А. Ч.: Нет, тот! Ведь вопрос о том, почему мы не сформировали собственную политическую силу, отдельную от президента страны.
П. А.: Я спрашивал про политическую партию. Я смотрю более утилитарно. Партия, с которой Ельцин бы считался, мнение которой бы учитывал, а не думал бы, что она у него в кармане при любом раскладе.
А. Ч.: Явлинский, который встал на эту позицию, превратился в профессионального кандидата в президенты. Он всю свою жизнь кандидат в президенты. Потому что он создал самостоятельную, независимую ни от кого политическую партию, которая обладала одним малюсеньким недостатком: она могла выдвинуть кандидата в президенты, но не имела никаких шансов выдвинуть президента.
П. А.: Да, он не смог.
А. Ч.: Гриша никогда в жизни, ни при каких раскладах, ни в какой момент, ни на одних из выборов не мог стать президентом. И я скажу почему: он не мог никого и ничего консолидировать вокруг своей кандидатуры.

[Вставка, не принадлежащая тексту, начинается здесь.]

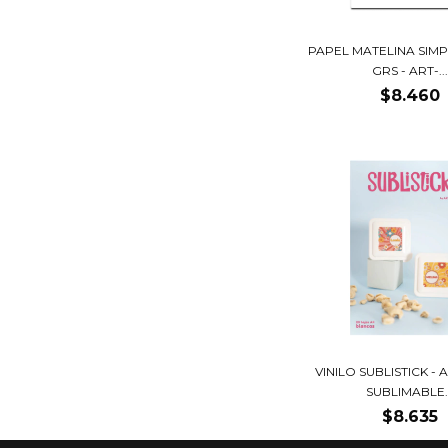
PAPEL MATELINA SIMP
GRS - ART-...
$8.460
VINILO SUBLISTICK -
SUBLIMABLE..
$8.635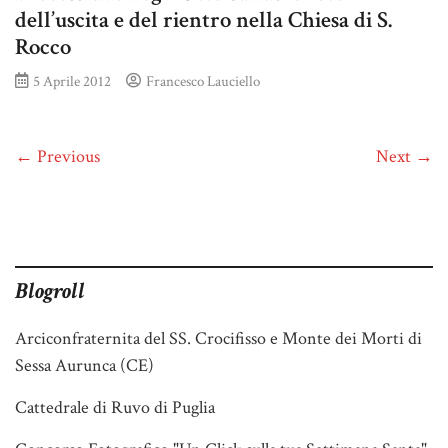
dell’uscita e del rientro nella Chiesa di S.
Rocco
5 Aprile 2012
Francesco Lauciello
← Previous
Next →
Blogroll
Arciconfraternita del SS. Crocifisso e Monte dei Morti di
Sessa Aurunca (CE)
Cattedrale di Ruvo di Puglia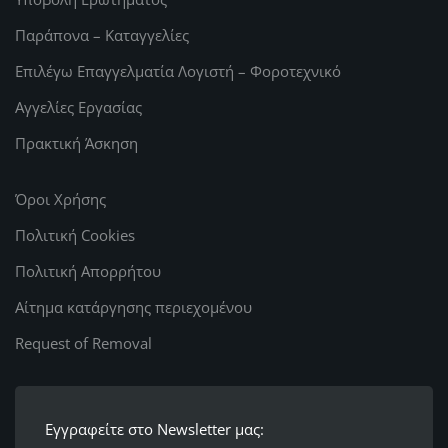
Παράπονα – Καταγγελίες
Επιλέγω Επαγγελματία Λογιστή – Φοροτεχνικό
Αγγελίες Εργασίας
Πρακτική Άσκηση
Όροι Χρήσης
Πολιτική Cookies
Πολιτική Απορρήτου
Αίτημα κατάργησης περιεχομένου
Request of Removal
Εγγραφείτε στο Newsletter μας: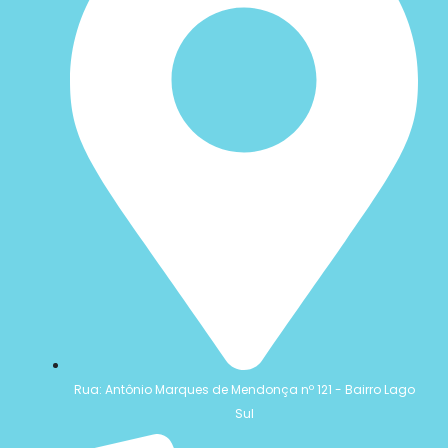
Rua: Antônio Marques de Mendonça nº 121 - Bairro Lago
Sul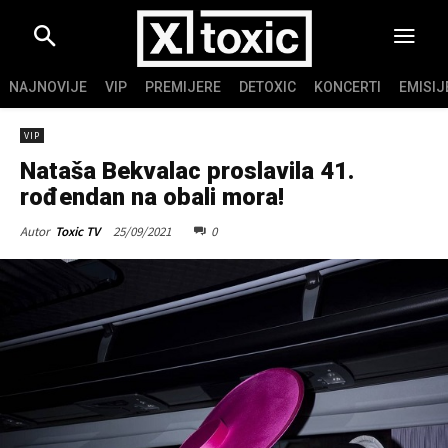
NAJNOVIJE
VIP
PREMIJERE
DETOXIC
KONCERTI
EMISIJ
VIP
Nataša Bekvalac proslavila 41.
rođendan na obali mora!
25/09/2021
0
Autor
Toxic TV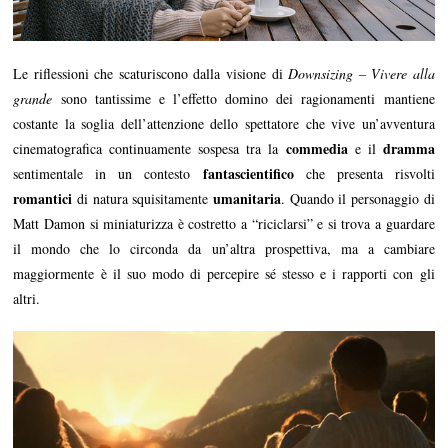
Le riflessioni che scaturiscono dalla visione di
Downsizing – Vivere alla
grande
sono tantissime e l’effetto domino dei ragionamenti mantiene
costante la soglia dell’attenzione dello spettatore che vive un’avventura
commedia
dramma
cinematografica continuamente sospesa tra la
e il
fantascientifico
sentimentale in un contesto
che presenta risvolti
romantici
umanitaria
di natura squisitamente
. Quando il personaggio di
Matt Damon si miniaturizza è costretto a “riciclarsi” e si trova a guardare
il mondo che lo circonda da un’altra prospettiva, ma a cambiare
maggiormente è il suo modo di percepire sé stesso e i rapporti con gli
altri.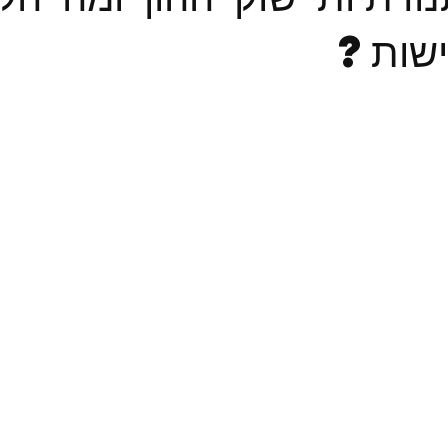
ישות?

П. А.: Но ведь в Чехии президентом стал Гавел, тоже отнюдь не народный тип, потом — Клаус…
А. Ч.: А в Казахстане стал Назарбаев. И он как был, так и есть. Что ты только туда, на Запад смотришь? Поверь, это не политическая позиция. Я считаю, это непонимание того, что такое страна под названием Россия.
П. А.: А кто из нас ее лучше понимает?
А. Ч.: Я думаю, что у нас просто есть разница в понимании. Кто лучше? Не знаю… Не надо обвинять другого в непонимании.
А. К.: Значит, ты считаешь, что Россия между Казахстаном и Чехией? Что недостаток демократии — это ее родовая черта?
А. Ч.: Если ты хочешь в этих терминах, то я считаю, что сегодня в России нет настоящего спроса на демократию. Ты мне скажешь, что этот спрос не может сам по себе родиться, что его нужно стимулировать…
А. К.: В 1993 году был спрос на демократию?
А. Ч.: Да, был. До 3 октября. А после этого спрос на демократию сильно ослабел. Посмотри результаты выборов в декабре 1993-го с триумфом Жириновского.